Does speech brain allow vocal recognition of phonemes?


With my lab, we want to develop tests that use vocal recognition in order to diagnose dyslexia in children. Chilren will be asked to read aloud a list of words and pseudo words and we want our speech recognition tool to be able to transcript what has been said by the child, even if he/she made some errors.
As an example, if the child correctly read the pseudo word ‘stet’, we want the tool to recognize it as ‘stet’ and make a difference with the real words ‘step’ or ‘set’ that can also be included in the task. On the other hand, if the child read the word ‘nerve’ as ‘nevre’, we also want the tool to recognize that what has been read was ‘nevre’ and not ‘nerve’.
That’s why we are looking for a framework we could use for phoneme recognition. Would it be possible to do it with speech brain?

Thank you for your answer


I’m pretty that you can train a phoneme recogniser with almost any available dataset as long as you have a correct phonetizer. @lugosch might know more about this.

For this particular use case, I think your best bet would be Allosaurus: GitHub - xinjli/allosaurus: Allosaurus is a pretrained universal phone recognizer for more than 2000 languages

(SpeechBrain does have a basic forced aligner, but it assumes that the speaker has correctly used one of the pronunciations for the word listed in the lexicon, which is not your use case.)


More generally, for others who want train your own phoneme recognizer, you would need either:

  1. audios labeled with phoneme sequences, in which case you could train a model very easily by modifying our TIMIT recipe or any CTC recipe—though note that there are very few datasets labeled with phonemes.

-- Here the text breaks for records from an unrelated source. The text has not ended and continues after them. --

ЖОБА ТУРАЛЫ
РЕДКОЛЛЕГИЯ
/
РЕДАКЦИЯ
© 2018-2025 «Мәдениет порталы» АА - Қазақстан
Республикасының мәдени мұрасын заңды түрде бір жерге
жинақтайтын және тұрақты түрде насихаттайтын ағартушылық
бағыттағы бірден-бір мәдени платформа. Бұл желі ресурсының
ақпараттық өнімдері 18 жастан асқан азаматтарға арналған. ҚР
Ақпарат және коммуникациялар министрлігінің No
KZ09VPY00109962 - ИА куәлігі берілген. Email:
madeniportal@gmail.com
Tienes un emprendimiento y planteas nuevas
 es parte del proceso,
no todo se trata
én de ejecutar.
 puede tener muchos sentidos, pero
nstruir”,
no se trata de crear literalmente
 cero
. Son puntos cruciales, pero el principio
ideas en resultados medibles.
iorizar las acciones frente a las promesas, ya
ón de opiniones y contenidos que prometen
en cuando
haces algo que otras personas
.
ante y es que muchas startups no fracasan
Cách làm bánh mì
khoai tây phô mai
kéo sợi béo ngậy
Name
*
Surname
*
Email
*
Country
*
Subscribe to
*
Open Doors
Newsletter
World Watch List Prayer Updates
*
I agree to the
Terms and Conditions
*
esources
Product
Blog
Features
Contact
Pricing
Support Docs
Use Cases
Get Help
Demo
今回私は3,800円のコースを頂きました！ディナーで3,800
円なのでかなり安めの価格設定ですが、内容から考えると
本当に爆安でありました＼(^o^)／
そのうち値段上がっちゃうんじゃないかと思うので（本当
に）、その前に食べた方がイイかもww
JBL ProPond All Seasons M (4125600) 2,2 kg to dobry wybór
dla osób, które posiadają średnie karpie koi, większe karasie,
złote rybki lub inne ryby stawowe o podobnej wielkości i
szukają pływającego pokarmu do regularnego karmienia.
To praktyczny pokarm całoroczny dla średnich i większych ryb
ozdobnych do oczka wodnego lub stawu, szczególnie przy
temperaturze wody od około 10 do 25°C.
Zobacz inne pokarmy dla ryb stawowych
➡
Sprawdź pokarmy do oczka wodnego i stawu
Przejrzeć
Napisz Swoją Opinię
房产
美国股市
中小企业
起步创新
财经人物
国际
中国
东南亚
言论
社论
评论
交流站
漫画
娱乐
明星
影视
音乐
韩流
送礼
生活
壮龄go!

  1. audios labeled with transcripts and a lexicon (= a pronunciation dictionary with one or more phoneme sequences for each word). It’s not a straightforward one-to-one mapping between the transcript and the phoneme sequence for a given utterance because each word typically has multiple possible pronunciations, and there may or may not be silence between each pair of consecutive words, so you need to run forced alignment to get the sequence of phoneme labels for an utterance (set up a chain of HMMs with each possible pronunciation for each word of the sentence and run the Viterbi algorithm to find the most likely sequence of pronunciations). We have a forced alignment recipe for TIMIT: speechbrain/recipes/TIMIT/Alignment at develop · speechbrain/speechbrain · GitHub

Thanks a lot for all these advices, we will have a look.

Hi lugosch,
Thanks for sharing this phoneme detection model.
Do you know any model that does the same thing for live audio? Or are there any tutorials/materials on training such a model?

1 Like

Thank you so much for this information

Can I use forced alignment recipe for TIMIT with AISHELL-1?

Or the dataset should have a phoneme transcription as well?